Interview mit dem Präsidenten des Zentralrats der Juden in Deutschland, Dr. Dieter Graumann, über seine Kritik an der „Linken“ und über die Öffentlichkeitsarbeit des Zentralrats

Zukunft 11. Jahrgang Nr. 7
Zukunft 11. Jahrgang Nr. 7
Im Juni hat Dr. Dieter Graumann in einem Gastbeitrag der „Süddeutschen Zeitung“ Kritik an antiisraelischen und antisemitischen Tendenzen bei der Partei „Die Linke“ geübt.

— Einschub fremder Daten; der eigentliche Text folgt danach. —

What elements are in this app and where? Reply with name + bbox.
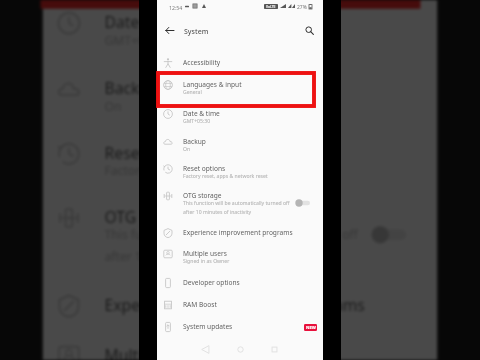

Grund: Teile der Partei bezweifeln Israels Existenzrecht, rufen zum Boykott des jüdischen Staates auf und solidarisieren sich mit so genannten „Friedensaktivisten“, die Israel sogar zerstören wollen. Damit werde aber die Grenze zum Antisemitismus überschritten. Dieser Tendenz trete die Partei nicht entschlossen genug entgegen. Der Beitrag löste zahlreiche Reaktionen aus. Die ZUKUNFT sprach mit dem Präsidenten des Zentralrats über den Streit mit der „Linken“ und über Fragen der Öffentlichkeitsarbeit.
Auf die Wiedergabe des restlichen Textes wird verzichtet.